GHOSTS II: Gimme Danger Sunday, June 5th 2022
“GHOSTS II: Gimme Danger” at the Columns (3811 St. Charles Ave.) on Sunday, June 5th at 5:00 p.m.
featuring performances by Malevitus (Tiana Hux aka MC Sweet Tea, guitarist Rob Cambre, bassist Marcus Bronson, drummer Carlo Nuccio) with aerial troupe the Flying Buttresses
… plus special guests The Sleazeball Orchestra and Professor Harry Mayronne on the Grand Piano
For ticketing info, please visit @Malevitus on Instagram (link in bio)
The new immersive musical from the mind of Malevitus, “Ghosts II: Gimme Danger,” acts as the sequel to the art rock band’s postponed performance event “If You Have Ghosts” and will be presented Sunday June 5th at the Columns Hotel.
The production celebrates Malevitus’ eponymous vinyl release, offering their rock show in a vintage cocktail atmosphere complimented by the sumptuous piano stylings of Harry Mayronne and the cabaret jazz of the Sleazeball Orchestra.

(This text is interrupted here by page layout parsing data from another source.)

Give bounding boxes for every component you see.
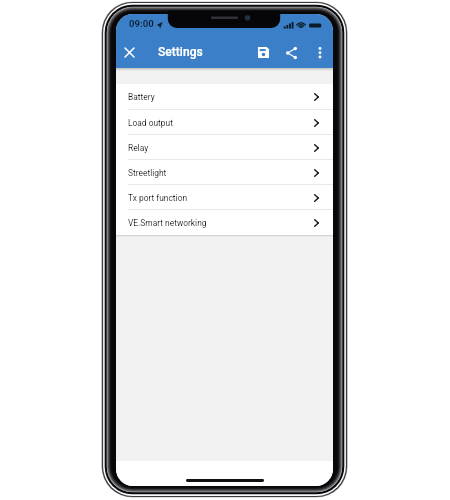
button[interactable]: Relay: [116, 135, 333, 160]
staticText: Load output: [128, 118, 173, 128]
button[interactable]: Load output: [116, 110, 333, 135]
button[interactable]: VE.Smart networking: [116, 210, 333, 235]
button[interactable]: Battery: [116, 84, 333, 110]
button[interactable]: Share: [280, 41, 303, 64]
button[interactable]: Close: [118, 41, 141, 64]
staticText: Relay: [128, 143, 149, 153]
staticText: Tx port function: [128, 193, 188, 203]
button[interactable]: Save: [252, 41, 275, 64]
button[interactable]: Streetlight: [116, 160, 333, 185]
staticText: Settings: [158, 45, 203, 59]
staticText: Streetlight: [128, 168, 167, 178]
button[interactable]: Tx port function: [116, 185, 333, 210]
staticText: 09:00: [129, 18, 154, 29]
staticText: Battery: [128, 92, 155, 102]
button[interactable]: More options: [308, 41, 331, 64]
staticText: VE.Smart networking: [128, 218, 207, 228]
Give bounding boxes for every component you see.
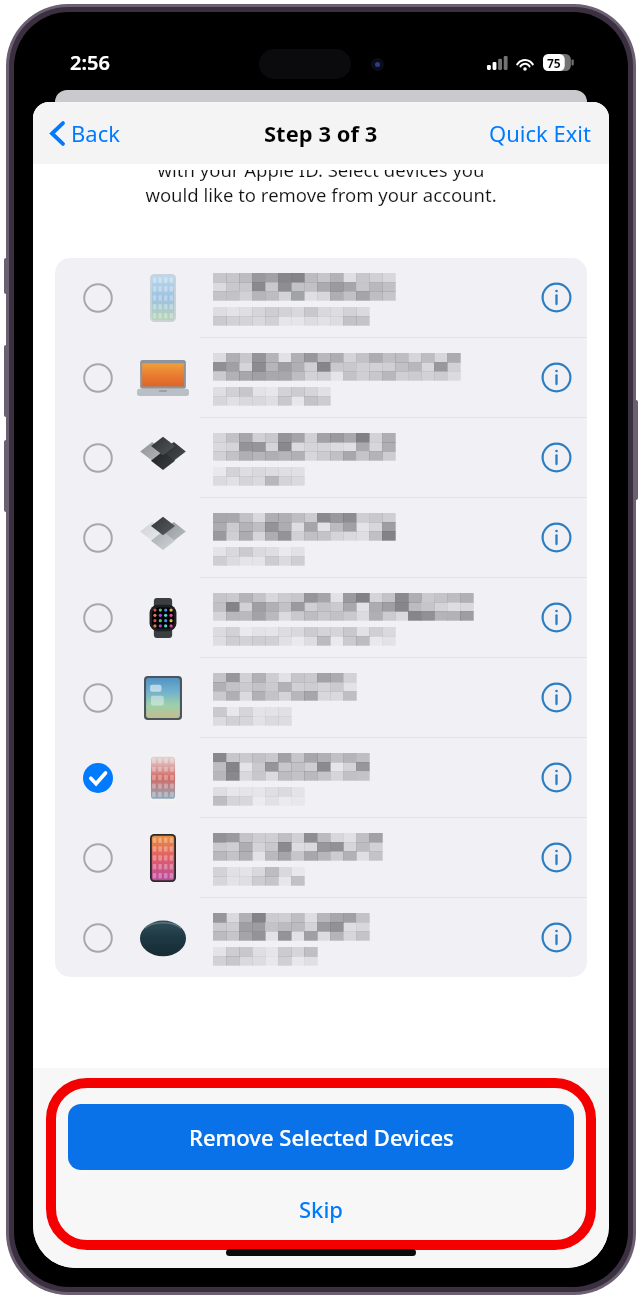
button[interactable]: Device row	[55, 418, 587, 497]
button[interactable]: Device row	[55, 658, 587, 737]
button[interactable]: Remove Selected Devices	[68, 1104, 574, 1170]
button[interactable]: Device row	[55, 578, 587, 657]
button[interactable]: Device row	[55, 818, 587, 897]
button[interactable]: Device row	[55, 498, 587, 577]
staticText: Quick Exit	[489, 118, 591, 148]
staticText: Back	[71, 118, 120, 148]
button[interactable]: More info	[525, 762, 587, 793]
button[interactable]: Quick Exit	[471, 110, 609, 156]
staticText: 75	[547, 55, 561, 71]
button[interactable]: Device row	[55, 738, 587, 817]
button[interactable]: Skip	[259, 1186, 383, 1232]
staticText: Step 3 of 3	[264, 118, 378, 148]
button[interactable]: More info	[525, 522, 587, 553]
button[interactable]: Device row	[55, 898, 587, 977]
button[interactable]: Device row	[55, 258, 587, 337]
staticText: Remove Selected Devices	[189, 1122, 454, 1152]
staticText: 2:56	[70, 49, 110, 76]
button[interactable]: Back	[33, 112, 130, 154]
button[interactable]: Device row	[55, 338, 587, 417]
button[interactable]: More info	[525, 602, 587, 633]
button[interactable]: More info	[525, 442, 587, 473]
button[interactable]: More info	[525, 362, 587, 393]
staticText: Skip	[299, 1194, 343, 1224]
button[interactable]: More info	[525, 842, 587, 873]
button[interactable]: More info	[525, 682, 587, 713]
staticText: with your Apple ID. Select devices you w…	[55, 170, 587, 208]
button[interactable]: More info	[525, 922, 587, 953]
button[interactable]: More info	[525, 282, 587, 313]
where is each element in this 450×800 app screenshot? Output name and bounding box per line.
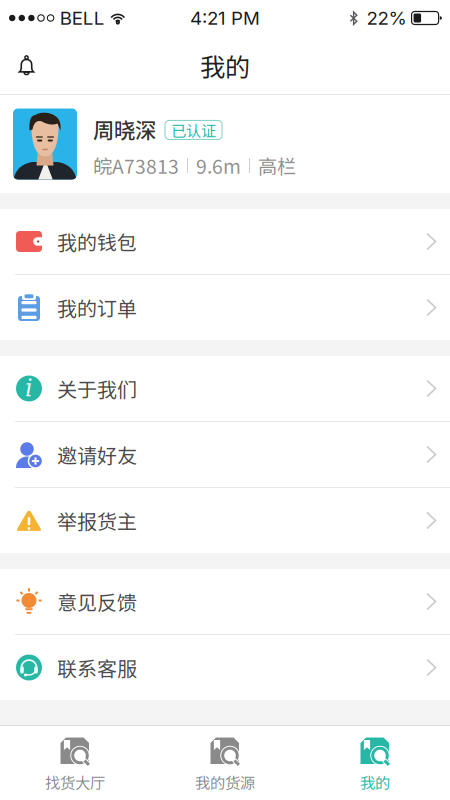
staticText: 邀请好友 — [57, 440, 137, 469]
staticText: 关于我们 — [57, 374, 137, 403]
button[interactable]: 我的钱包 — [0, 209, 450, 275]
staticText: i — [25, 374, 33, 402]
button[interactable]: 举报货主 — [0, 488, 450, 553]
button[interactable]: 意见反馈 — [0, 569, 450, 635]
staticText: 周晓深 — [93, 114, 156, 144]
staticText: 22% — [367, 7, 407, 29]
button[interactable]: 周晓深 — [0, 95, 450, 193]
staticText: 我的订单 — [57, 293, 137, 322]
staticText: 9.6m — [196, 151, 241, 179]
staticText: 我的 — [200, 47, 250, 84]
staticText: 4:21 PM — [190, 7, 260, 29]
button[interactable]: i — [0, 356, 450, 422]
button[interactable]: 联系客服 — [0, 635, 450, 700]
staticText: 找货大厅 — [45, 771, 105, 793]
button[interactable]: 通知 — [0, 42, 52, 89]
staticText: 高栏 — [258, 151, 296, 179]
staticText: 皖A73813 — [93, 151, 179, 179]
staticText: 我的钱包 — [57, 227, 137, 256]
staticText: 我的 — [360, 771, 390, 793]
button[interactable]: 我的货源 — [150, 725, 300, 800]
staticText: 联系客服 — [57, 653, 137, 682]
button[interactable]: 我的 — [300, 725, 450, 800]
button[interactable]: 找货大厅 — [0, 725, 150, 800]
button[interactable]: 邀请好友 — [0, 422, 450, 488]
staticText: 意见反馈 — [57, 587, 137, 616]
staticText: 已认证 — [171, 119, 216, 141]
staticText: 举报货主 — [57, 506, 137, 535]
staticText: 我的货源 — [195, 771, 255, 793]
staticText: BELL — [60, 7, 105, 29]
button[interactable]: 我的订单 — [0, 275, 450, 340]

This iteration tells a supernatural tale of discontent; the desire to possess a body once more. The poise of our hostess (Malevitus’ Tiana Hux) is rattled to the core when she finds herself facing a banshee (Sleazeball Orchestra’s Kitty Baudoin) of houses past, coming to collect an unpaid debt. Party goers are invited to dress up and make way for a musical battle of wills and thrills in the ballroom and on the porch of the recently restored Columns, St. Charles Avenue’s most storied hotel.
Hux’s frequent collaborators, aerial troupe the Flying Buttresses, add their breathtaking movement to the mix as antique dolls that creep on the current owner and her family incessantly.
With a nod to Louis Malle’s controversial Storyville film “Pretty Baby” (filmed there in 1978) and the music of Iggy Pop and Erik Satie, the deconstructed musical gives the audience plenty to chew on, including hor d'oeuvres by Columns chef Paul Terrebone and craft cocktails by Seven Three Distilling gratis.
“Ghosts II: Gimme Danger” is site-specific and uses the music and visual storytelling to probe questions around propriety, escapism and the burden of family secrets. The location, architecture and natural light become elements of the performance; ideas writer/director and Malevitus frontwoman Tiana Hux explored in her Storyville brothel-inspired show at The New Quorum, “A Day Late and a Dollar Short,” in 2019.
“The process of building performance art around music gives me the opportunity to present images and nonlinear stories that reflect the poetry inherent in the songs,” says Hux of the work. Adding, ”We have to be ready to take it all apart and rebuild at any moment.” Hux and her collaborators still look forward to presenting “If You Have Ghosts,” this story’s pandemic-postponed prequel, at a later date.